- [Exercise details]
Will you output the entries below exactly, skipping every image they contain?

[Transcribed page contents]
**********

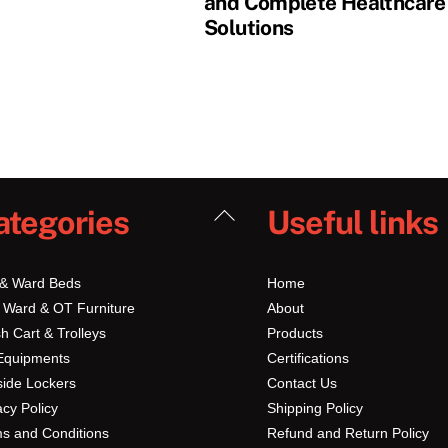
and Complete Healthcare
Solutions
Back
ategories
Useful links
To
Top
 & Ward Beds
Home
 Ward & OT Furniture
About
h Cart & Trolleys
Products
Equipments
Certifications
ide Lockers
Contact Us
acy Policy
Shipping Policy
s and Conditions
Refund and Return Policy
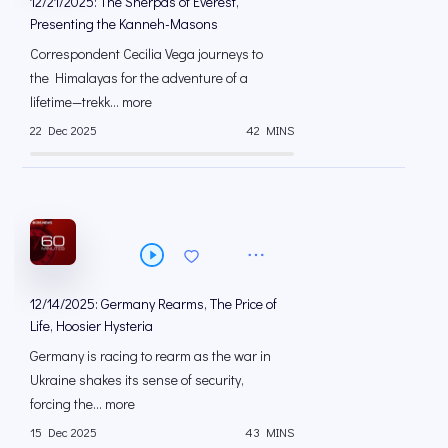
12/21/2025: The Sherpas of Everest,
Presenting the Kanneh-Masons
Correspondent Cecilia Vega journeys to
the Himalayas for the adventure of a
lifetime—trekk... more
22 Dec 2025
42 MINS
12/14/2025: Germany Rearms, The Price of
Life, Hoosier Hysteria
Germany is racing to rearm as the war in
Ukraine shakes its sense of security,
forcing the... more
15 Dec 2025
43 MINS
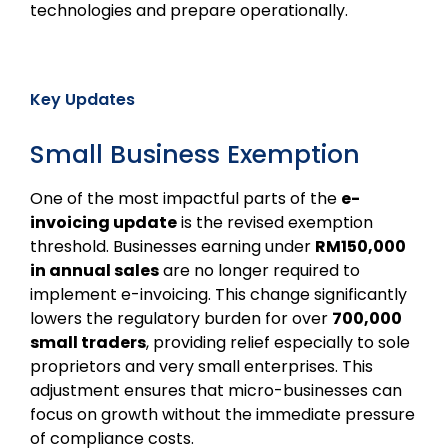
technologies and prepare operationally.
Key Updates
Small Business Exemption
One of the most impactful parts of the
e-
invoicing update
is the revised exemption
threshold. Businesses earning under
RM150,000
in annual sales
are no longer required to
implement e-invoicing. This change significantly
lowers the regulatory burden for over
700,000
small traders
, providing relief especially to sole
proprietors and very small enterprises. This
adjustment ensures that micro-businesses can
focus on growth without the immediate pressure
of compliance costs.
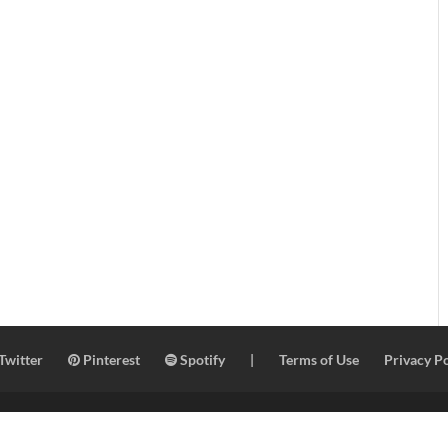
Twitter
Pinterest
Spotify
|
Terms of Use
Privacy Po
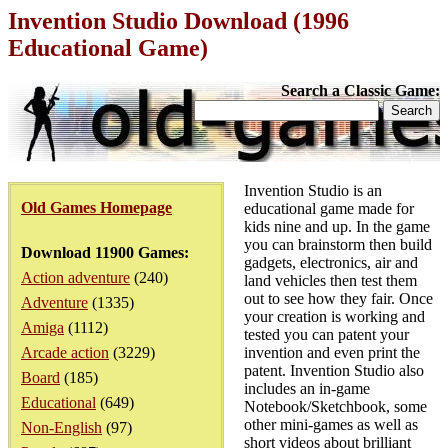
Invention Studio Download (1996
Educational Game)
Search a Classic Game:
Invention Studio is an
Old Games Homepage
educational game made for
kids nine and up. In the game
you can brainstorm then build
Download 11900 Games:
gadgets, electronics, air and
Action adventure
(240)
land vehicles then test them
out to see how they fair. Once
Adventure
(1335)
your creation is working and
Amiga
(1112)
tested you can patent your
Arcade action
(3229)
invention and even print the
patent. Invention Studio also
Board
(185)
includes an in-game
Educational
(649)
Notebook/Sketchbook, some
other mini-games as well as
Non-English
(97)
short videos about brilliant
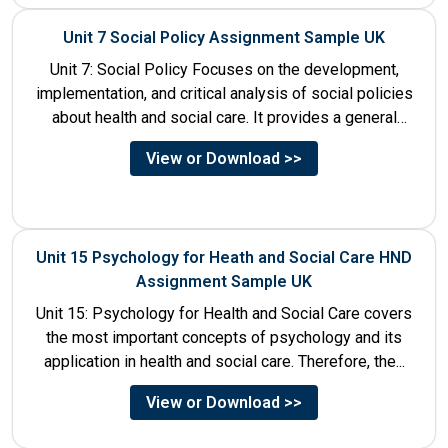
Unit 7 Social Policy Assignment Sample UK
Unit 7: Social Policy Focuses on the development,
implementation, and critical analysis of social policies
about health and social care. It provides a general
historical...
View or Download >>
Unit 15 Psychology for Heath and Social Care HND
Assignment Sample UK
Unit 15: Psychology for Health and Social Care covers
the most important concepts of psychology and its
application in health and social care. Therefore, the...
View or Download >>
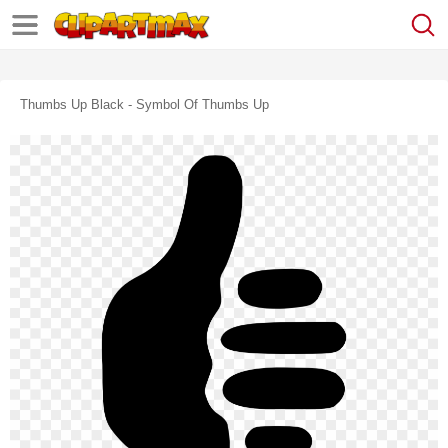
Thumbs Up Black - Symbol Of Thumbs Up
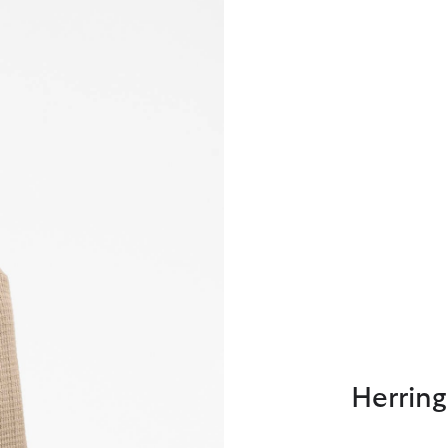
Herring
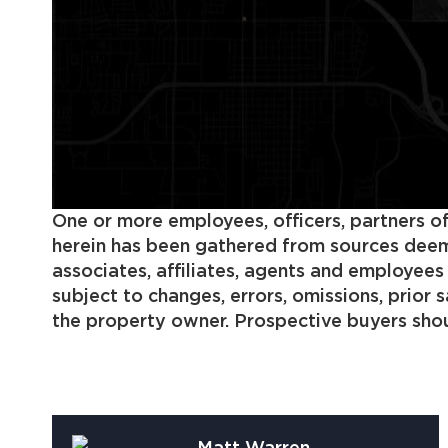
One or more employees, officers, partners of
herein has been gathered from sources deemed
associates, affiliates, agents and employee
subject to changes, errors, omissions, prior
the property owner. Prospective buyers shoul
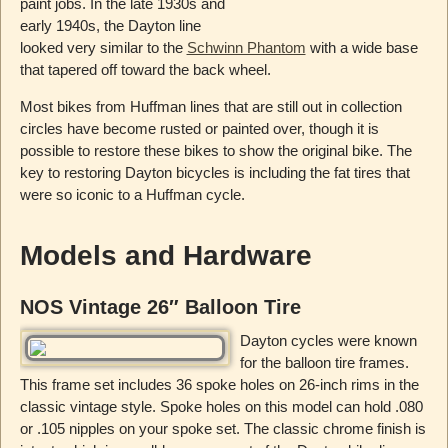
paint jobs. In the late 1930s and
early 1940s, the Dayton line
looked very similar to the
Schwinn Phantom
with a wide base
that tapered off toward the back wheel.
Most bikes from Huffman lines that are still out in collection
circles have become rusted or painted over, though it is
possible to restore these bikes to show the original bike. The
key to restoring Dayton bicycles is including the fat tires that
were so iconic to a Huffman cycle.
Models and Hardware
NOS Vintage 26″ Balloon Tire
Dayton cycles were known
for the balloon tire frames.
This frame set includes 36 spoke holes on 26-inch rims in the
classic vintage style. Spoke holes on this model can hold .080
or .105 nipples on your spoke set. The classic chrome finish is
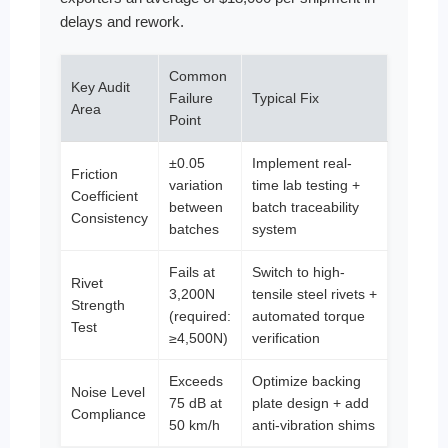
delays and rework.
Common
Key Audit
Failure
Typical Fix
Area
Point
±0.05
Implement real-
Friction
variation
time lab testing +
Coefficient
between
batch traceability
Consistency
batches
system
Fails at
Switch to high-
Rivet
3,200N
tensile steel rivets +
Strength
(required:
automated torque
Test
≥4,500N)
verification
Exceeds
Optimize backing
Noise Level
75 dB at
plate design + add
Compliance
50 km/h
anti-vibration shims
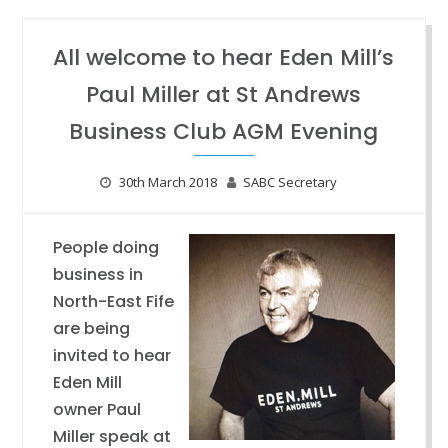
All welcome to hear Eden Mill’s
Paul Miller at St Andrews
Business Club AGM Evening
30th March 2018
SABC Secretary
People doing
business in
North-East Fife
are being
invited to hear
Eden Mill
owner Paul
Miller speak at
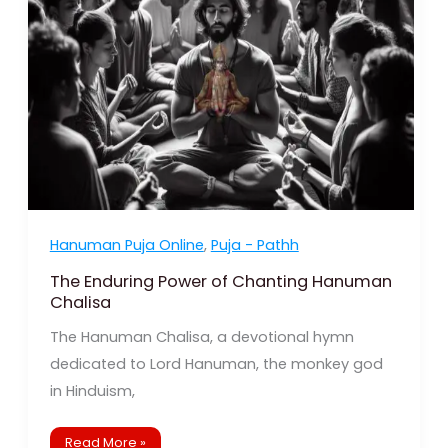
Chanting
Hanuman
Chalisa
Hanuman Puja Online
,
Puja - Pathh
The Enduring Power of Chanting Hanuman
Chalisa
The Hanuman Chalisa, a devotional hymn
dedicated to Lord Hanuman, the monkey god
in Hinduism,
Read More »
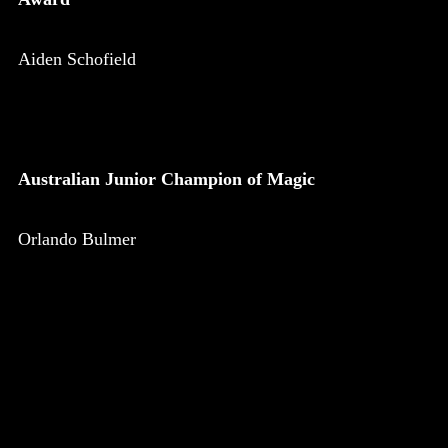
Aiden Schofield
Australian Junior Champion of Magic
Orlando Bulmer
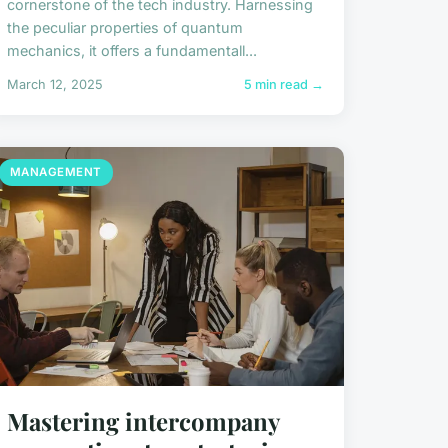
cornerstone of the tech industry. Harnessing
the peculiar properties of quantum
mechanics, it offers a fundamentall...
March 12, 2025
5 min read →
MANAGEMENT
Mastering intercompany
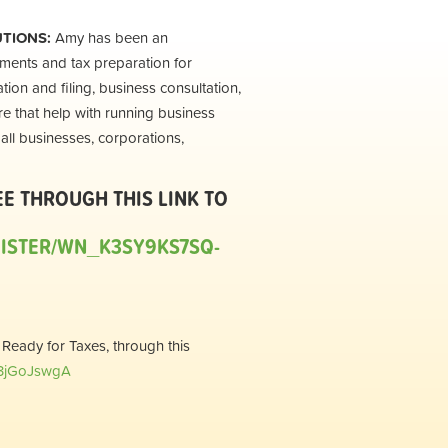
UTIONS:
Amy has been an
ements and tax preparation for
tion and filing, business consultation,
e that help with running business
all businesses, corporations,
EE THROUGH THIS LINK TO
GISTER/WN_K3SY9KS7SQ-
 Ready for Taxes, through this
u3jGoJswgA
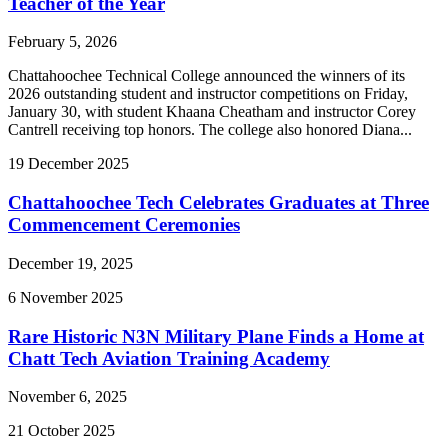
Teacher of the Year
February 5, 2026
Chattahoochee Technical College announced the winners of its
2026 outstanding student and instructor competitions on Friday,
January 30, with student Khaana Cheatham and instructor Corey
Cantrell receiving top honors. The college also honored Diana...
19
December
2025
Chattahoochee Tech Celebrates Graduates at Three
Commencement Ceremonies
December 19, 2025
6
November
2025
Rare Historic N3N Military Plane Finds a Home at
Chatt Tech Aviation Training Academy
November 6, 2025
21
October
2025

**********

- [Worked solution]
and Complete Healthcare
Solutions
Back
ategories
Useful links
To
Top
 & Ward Beds
Home
 Ward & OT Furniture
About
h Cart & Trolleys
Products
Equipments
Certifications
ide Lockers
Contact Us
acy Policy
Shipping Policy
s and Conditions
Refund and Return Policy
12/21/2025: The Sherpas of Everest,
Presenting the Kanneh-Masons
Correspondent Cecilia Vega journeys to
the Himalayas for the adventure of a
lifetime—trekk... more
22 Dec 2025
42 MINS
12/14/2025: Germany Rearms, The Price of
Life, Hoosier Hysteria
Germany is racing to rearm as the war in
Ukraine shakes its sense of security,
forcing the... more
15 Dec 2025
43 MINS
technologies and prepare operationally.
Key Updates
Small Business Exemption
One of the most impactful parts of the
e-
invoicing update
is the revised exemption
threshold. Businesses earning under
RM150,000
in annual sales
are no longer required to
implement e-invoicing. This change significantly
lowers the regulatory burden for over
700,000
small traders
, providing relief especially to sole
proprietors and very small enterprises. This
adjustment ensures that micro-businesses can
focus on growth without the immediate pressure
of compliance costs.
Twitter
Pinterest
Spotify
|
Terms of Use
Privacy Po
Invention Studio Download (1996
Educational Game)
Search a Classic Game:
Invention Studio is an
Old Games Homepage
educational game made for
kids nine and up. In the game
you can brainstorm then build
Download 11900 Games:
gadgets, electronics, air and
Action adventure
(240)
land vehicles then test them
out to see how they fair. Once
Adventure
(1335)
your creation is working and
Amiga
(1112)
tested you can patent your
Arcade action
(3229)
invention and even print the
patent. Invention Studio also
Board
(185)
includes an in-game
Educational
(649)
Notebook/Sketchbook, some
other mini-games as well as
Non-English
(97)
short videos about brilliant
Unit 7 Social Policy Assignment Sample UK
Unit 7: Social Policy Focuses on the development,
implementation, and critical analysis of social policies
about health and social care. It provides a general
historical...
View or Download >>
Unit 15 Psychology for Heath and Social Care HND
Assignment Sample UK
Unit 15: Psychology for Health and Social Care covers
the most important concepts of psychology and its
application in health and social care. Therefore, the...
View or Download >>
Thumbs Up Black - Symbol Of Thumbs Up
Herring
One or more employees, officers, partners of
herein has been gathered from sources deemed
associates, affiliates, agents and employee
subject to changes, errors, omissions, prior
the property owner. Prospective buyers shoul
paint jobs. In the late 1930s and
early 1940s, the Dayton line
looked very similar to the
Schwinn Phantom
with a wide base
that tapered off toward the back wheel.
Most bikes from Huffman lines that are still out in collection
circles have become rusted or painted over, though it is
possible to restore these bikes to show the original bike. The
key to restoring Dayton bicycles is including the fat tires that
were so iconic to a Huffman cycle.
Models and Hardware
NOS Vintage 26″ Balloon Tire
Dayton cycles were known
for the balloon tire frames.
This frame set includes 36 spoke holes on 26-inch rims in the
classic vintage style. Spoke holes on this model can hold .080
or .105 nipples on your spoke set. The classic chrome finish is
delays and rework.
Common
Key Audit
Failure
Typical Fix
Area
Point
±0.05
Implement real-
Friction
variation
time lab testing +
Coefficient
between
batch traceability
Consistency
batches
system
Fails at
Switch to high-
Rivet
3,200N
tensile steel rivets +
Strength
(required:
automated torque
Test
≥4,500N)
verification
Exceeds
Optimize backing
Noise Level
75 dB at
plate design + add
Compliance
50 km/h
anti-vibration shims
All welcome to hear Eden Mill’s
Paul Miller at St Andrews
Business Club AGM Evening
30th March 2018
SABC Secretary
People doing
business in
North-East Fife
are being
invited to hear
Eden Mill
owner Paul
Miller speak at
Chanting
Hanuman
Chalisa
Hanuman Puja Online
,
Puja - Pathh
The Enduring Power of Chanting Hanuman
Chalisa
The Hanuman Chalisa, a devotional hymn
dedicated to Lord Hanuman, the monkey god
in Hinduism,
Read More »
Aiden Schofield
Australian Junior Champion of Magic
Orlando Bulmer
cornerstone of the tech industry. Harnessing
the peculiar properties of quantum
mechanics, it offers a fundamentall...
March 12, 2025
5 min read →
MANAGEMENT
Mastering intercompany
UTIONS:
Amy has been an
ements and tax preparation for
tion and filing, business consultation,
e that help with running business
all businesses, corporations,
EE THROUGH THIS LINK TO
GISTER/WN_K3SY9KS7SQ-
 Ready for Taxes, through this
u3jGoJswgA
Teacher of the Year
February 5, 2026
Chattahoochee Technical College announced the winners of its
2026 outstanding student and instructor competitions on Friday,
January 30, with student Khaana Cheatham and instructor Corey
Cantrell receiving top honors. The college also honored Diana...
19
December
2025
Chattahoochee Tech Celebrates Graduates at Three
Commencement Ceremonies
December 19, 2025
6
November
2025
Rare Historic N3N Military Plane Finds a Home at
Chatt Tech Aviation Training Academy
November 6, 2025
21
October
2025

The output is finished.